On “So Brand New,” for example, his voice starts off in a Nick Cave baritone, but, by the chorus, it’s swooping through the upper rifts of Mariah Carey’s soprano. The guitar is not jumpy and plucke, as in the opening song, but is instead controlled acoustic strumming, and Dangerfield’s voice provides the right amount of sonic complexity to level out the relatively smooth music.
Daring songwriting and dramatic pipes weave the album through tracks reminiscent of everything from Irish music-film Once (“Barricades”) to Belle and Sebastian’s playful intimacy (“Livewire”), but the demo tape for Dangerfield’s solo versatility doesn’t capture the full potential of the compositions.
While it is nice to experience the front man away from the complex arrangements of his band, the simple songs cry out to be filled in by obscure atmospheric noises and layers of horns and strings.
Though Fly Yellow Moon is not an album of Guillemots songs, knowing what the four-piece is capable of creates an urge to hear what the more skeletal tracks would sound like after being fleshed out by Dangerfield’s band’s international influences. It’s comparable to appreciating what Duke Ellington creates alone at his piano but at the same time knowing how much better the notes would sound if played by his orchestra at the Roseland Ballroom.

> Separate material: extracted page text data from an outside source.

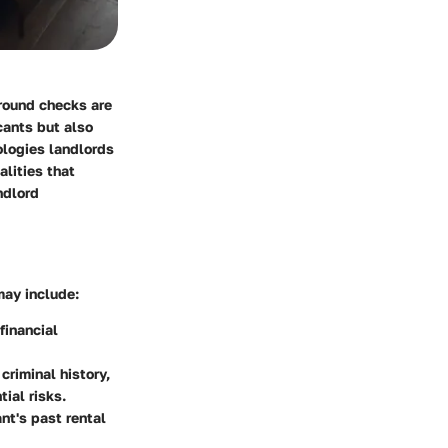
ground checks are
cants but also
ologies landlords
lities that
ndlord
may include:
 financial
criminal history,
tial risks.
nt's past rental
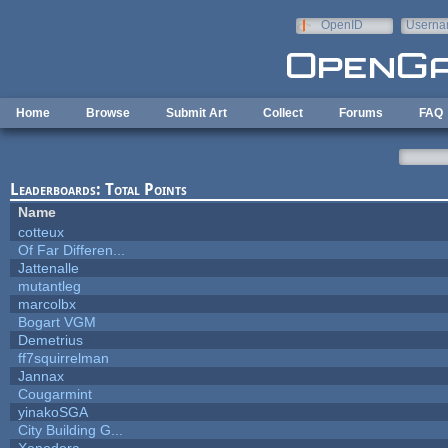
Skip to main content
OpenID
Userna
e-mail
Home
Browse
Submit Art
Collect
Forums
FAQ
Leaderboards: Total Points
Name
cotteux
Of Far Differen...
Jattenalle
mutantleg
marcolbx
Bogart VGM
Demetrius
ff7squirrelman
Jannax
Cougarmint
yinakoSGA
City Building G...
Xenodora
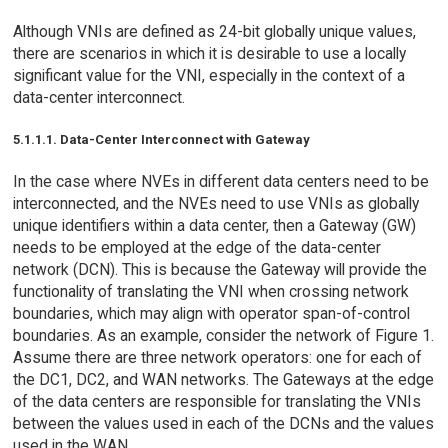
Although VNIs are defined as 24-bit globally unique values,
there are scenarios in which it is desirable to use a locally
significant value for the VNI, especially in the context of a
data-center interconnect.
5.1.1.1. Data-Center Interconnect with Gateway
In the case where NVEs in different data centers need to be
interconnected, and the NVEs need to use VNIs as globally
unique identifiers within a data center, then a Gateway (GW)
needs to be employed at the edge of the data-center
network (DCN). This is because the Gateway will provide the
functionality of translating the VNI when crossing network
boundaries, which may align with operator span-of-control
boundaries. As an example, consider the network of Figure 1.
Assume there are three network operators: one for each of
the DC1, DC2, and WAN networks. The Gateways at the edge
of the data centers are responsible for translating the VNIs
between the values used in each of the DCNs and the values
used in the WAN.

While not an earth-shattering solo debut, Fly Yellow Moon displays Guillemots’ heart at its most honest and raw. The album is Dangerfield’s musical bedroom, the place where he feels most comfortable to play his heart out, and it begs the question whether or not he will go back there again. As the final song brings in another symbolic synthetic beat, Dangerfield warns This can go in any direction / Any direction at all.